README.md
In kenarab/COVID19: COVID-19 data processing

COVID19analytics

This package curate (downloads, clean, consolidate, smooth) data from Johns Hopkins and Our world in data for analysing international outbreak of COVID-19.

It includes several visualizations of the COVID-19 international outbreak.

COVID19DataProcessor generates curated series
visualizations by Yanchang Zhao are included in ReportGenerator R6 object
More visualizations included int ReportGeneratorEnhanced R6 object
Visualizations ReportGeneratorDataComparison compares all countries counting epidemy day 0 when confirmed cases > n (i.e. n = 100).

Package

| Release | Usage | Development | |:---------------------------------------------------------------------------------------------------------------------|:---------------------------------------------------------------------------------------------------------|:-------------------------------------------------------------------------------------------------------------------------------------------------------------------------------------------------------| | | | | | | | | | | | |

How to get started (Development version)

Install the R package using the following commands on the R console:

# install.packages("devtools")
devtools::install_github("rOpenStats/COVID19analytics", build_opts = NULL)

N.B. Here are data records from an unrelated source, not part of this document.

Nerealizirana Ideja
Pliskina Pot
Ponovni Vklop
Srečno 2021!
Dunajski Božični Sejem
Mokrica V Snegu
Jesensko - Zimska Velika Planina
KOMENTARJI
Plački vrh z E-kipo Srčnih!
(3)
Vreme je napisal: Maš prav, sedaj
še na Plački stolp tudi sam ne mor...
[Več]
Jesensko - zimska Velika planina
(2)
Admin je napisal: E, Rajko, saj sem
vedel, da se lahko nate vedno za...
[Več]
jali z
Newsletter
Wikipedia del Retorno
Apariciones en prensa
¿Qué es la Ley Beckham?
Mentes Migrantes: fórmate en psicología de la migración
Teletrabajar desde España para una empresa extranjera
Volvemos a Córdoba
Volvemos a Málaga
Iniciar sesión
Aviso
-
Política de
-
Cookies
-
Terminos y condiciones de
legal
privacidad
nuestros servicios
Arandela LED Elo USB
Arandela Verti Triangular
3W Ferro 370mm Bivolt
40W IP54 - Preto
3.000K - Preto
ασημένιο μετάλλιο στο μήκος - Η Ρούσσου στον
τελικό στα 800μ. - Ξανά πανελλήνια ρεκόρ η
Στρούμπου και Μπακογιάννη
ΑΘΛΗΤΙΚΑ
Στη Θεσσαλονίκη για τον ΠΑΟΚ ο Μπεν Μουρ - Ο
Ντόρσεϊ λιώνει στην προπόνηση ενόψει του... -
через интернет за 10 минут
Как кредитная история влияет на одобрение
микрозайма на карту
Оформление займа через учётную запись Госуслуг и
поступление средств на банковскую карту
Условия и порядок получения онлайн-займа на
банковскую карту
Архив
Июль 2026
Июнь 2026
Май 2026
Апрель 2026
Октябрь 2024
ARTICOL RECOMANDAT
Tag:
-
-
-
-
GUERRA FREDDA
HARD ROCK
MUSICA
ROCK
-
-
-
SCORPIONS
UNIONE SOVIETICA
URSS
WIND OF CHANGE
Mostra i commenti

First configurate environment variables with your preferred configurations in ~/.Renviron. COVID19analytics_data_dir is mandatory while COVID19analytics_credits can be configured if you want to publish your own research with space separated alias. Mention previous authors where corresponding

COVID19analytics_data_dir = "~/.R/COVID19analytics"
# If you want to generate your own reports
COVID19analytics_credits = "@alias1 @alias2 @aliasn"

How to use it

library(COVID19analytics) 
#> Warning: replacing previous import 'ggplot2::Layout' by 'lgr::Layout' when
#> loading 'COVID19analytics'
#> Warning: replacing previous import 'readr::col_factor' by 'scales::col_factor'
#> when loading 'COVID19analytics'
#> Warning: replacing previous import 'magrittr::not' by 'testthat::not' when
#> loading 'COVID19analytics'
#> Warning: replacing previous import 'dplyr::matches' by 'testthat::matches' when
#> loading 'COVID19analytics'
#> Warning: replacing previous import 'readr::edition_get' by
#> 'testthat::edition_get' when loading 'COVID19analytics'
#> Warning: replacing previous import 'magrittr::equals' by 'testthat::equals' when
#> loading 'COVID19analytics'
#> Warning: replacing previous import 'magrittr::is_less_than' by
#> 'testthat::is_less_than' when loading 'COVID19analytics'
#> Warning: replacing previous import 'readr::local_edition' by
#> 'testthat::local_edition' when loading 'COVID19analytics'
#> Warning: replacing previous import 'testthat::matches' by 'tidyr::matches' when
#> loading 'COVID19analytics'
#> Warning: replacing previous import 'magrittr::extract' by 'tidyr::extract' when
#> loading 'COVID19analytics'
library(dplyr)
#> 
#> Attaching package: 'dplyr'
#> The following objects are masked from 'package:stats':
#> 
#>     filter, lag
#> The following objects are masked from 'package:base':
#> 
#>     intersect, setdiff, setequal, union
library(knitr)
library(lgr)

log.dir <- file.path(getEnv("data_dir"), "logs")
dir.create(log.dir, recursive = TRUE, showWarnings = FALSE)
log.file <- file.path(log.dir, "covid19analytics.log")
lgr::get_logger("root")$add_appender(AppenderFile$new(log.file))
lgr::threshold("info", lgr::get_logger("root"))
lgr::threshold("info", lgr::get_logger("COVID19ARCurator"))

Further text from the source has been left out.